(Corrects to remove erroneous chart)
* To pay $63/shr; offer at 55 pct premium
* Deal to add to Applied earnings in first year
* Eyes surging demand from smartphones, solar companies
* Varian shares up 51 percent; Applied down 1.8 percent (Adds analysts’ comments, background on industry)
By Noel Randewich and Himank Sharma
SAN FRANCISCO/BANGALORE, May 4 (Reuters) - Chip tool maker Applied Materials (AMAT.O) will buy Varian Semiconductor Equipment Associates Inc VSEA.O for $4.9 billion in cash as it looks to meet rising demand from smartphone and solar equipment manufacturers.
The deal values Varian at $63 per share, a 55 percent premium to its closing price on Tuesday. The company’s stock jumped 51 percent to $61.25 in morning trading on Wednesday, while Applied Materials shares dipped less than 1 percent.
Buying Varian will boost Applied Materials’ earnings per share within a year and save up to $60 million annually as the red-hot market for gadgets like Apple’s (AAPL.O) iPhone fuels demand for chip manufacturing tools, executives said.
Varian produces ion implantation gear for making integrated circuits, or chips, found in all modern electronic gadgets. It is a complex process of implanting ions around which the structure of the chip is built.
Applied Materials does not currently offer ion implanters, a small but fast-growing niche of the global chip-making gear market that will become increasingly crucial as microchip architecture becomes more microscopic and complex.
“Varian’s presence in solar equipment outside of the semiconductor space should be a good fit for Applied Materials,” said Caris & Co analyst Ben Pang. “They paid for the company that has the right technology to be the market leaders for a number of years.”
Spending on ion implanters accounts for up to 5 percent of the $35 billion wafer fab equipment market, Pang said.

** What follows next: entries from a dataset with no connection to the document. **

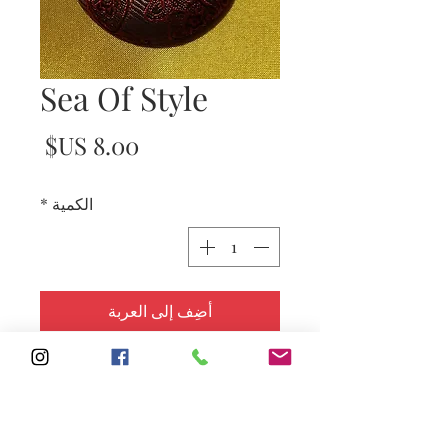
Sea Of Style
السع
الكمية
*
أضِف إلى العربة
Subscribe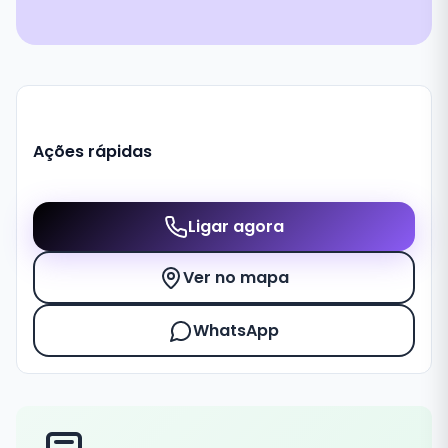
Ações rápidas
Ligar agora
Ver no mapa
WhatsApp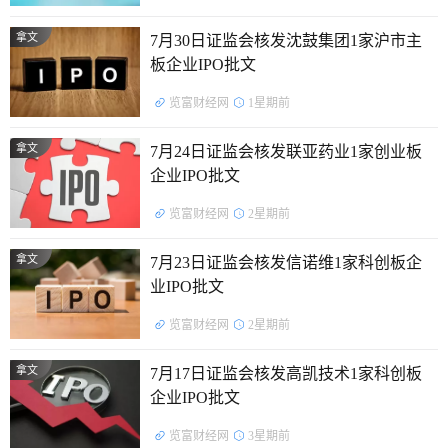
拿文
7月30日证监会核发沈鼓集团1家沪市主
板企业IPO批文
览富财经网
1星期前
拿文
7月24日证监会核发联亚药业1家创业板
企业IPO批文
览富财经网
2星期前
拿文
7月23日证监会核发信诺维1家科创板企
业IPO批文
览富财经网
2星期前
拿文
7月17日证监会核发高凯技术1家科创板
企业IPO批文
览富财经网
3星期前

The Varian deal comes a month after Texas Instruments’ TXN.N announcement to acquire National Semiconductor (NSM.N) for $6.5 billion, a 78 percent premium. The agreement would unite two of the industry’s oldest companies into a dominant force in analog microchips used in products ranging from phones to cars. [ID:nN04281619]
Wednesday’s deal, Applied’s largest ever, will help the company corner a larger share of the fabrication market as a provider of technology for the makers of higher-performance chips, particularly for mobile applications with faster speeds and longer battery life.
Varian’s technology could also extend into such markets as solar, display and light-emitting diodes, or LEDs, the companies said.
But at about 16 times expected earnings, compared to around 10 times expected earnings of other chip tool makers, the Varian acquisition seems expensive, said RBC Capital analyst Mahesh Sanganeria.
“The case of National Semiconductor was different. The stock was undervalued. I don’t think Varian’s stock was undervalued by any stretch,” Sanganeria said.
Shares of Novellus Systems NVLS.O, another chip-gear maker, were up 4.17 percent at $32.20.
Intel, the world’s leading chipmaker, has scheduled an announcement later on Wednesday, expected to relate to its new 22-nanometer production process due to start in November.
Varian, whose customers include GlobalFoundries, Hynix Semiconductor (000660.KS), Intel (INTC.O), IBM (IBM.N), Micron Technology (MU.O) and Samsung Electronics (005930.KS), entered the market for ion implanters in 1975 through the acquisition of Extrion Corp.
Buying it gives Applied Materials access to a potential $1.5 billion market, executives said.
“(Ion) implants should grow a little faster than overall chip equipment. We are seeing increased complexity in the structure of transistors and I think as Intel unveils their new 22 nm transistors ... you’ll see Varian getting increased ion opportunity as the transistor becomes more complicated,” said Barclays Capital analyst C.J. Muse.
Applied Materials expects the Varian purchase to add more than 8 percent to its earnings per share before special items in the first full year.
The company estimates savings from the acquisition at $50 million to $60 million annually, mostly from costs of materials, executives told analysts on a conference call.
“We have a very strong and established global supply chain, and we think there’s going to be value that comes out of leveraging that,” Applied Materials Chief Financial Officer George Davis said.
Applied expects to fund the deal with cash on hand and debt. It has secured a commitment for $2 billion, one-year bridge loan from JPMorgan Chase Bank (JPM.N), Citigroup Global Markets Inc (C.N) and Morgan Stanley Senior Funding Inc (MS.N).
Credit Suisse CSGN.VX acted as financial adviser to Varian.
Varian will have to pay a termination fee of $147 million if it ends the deal, and if agreement fails to get antitrust approvals, Applied will have to pay $200 million, the companies said.
Shares of Applied Materials were down 2.2 percent at $14.91.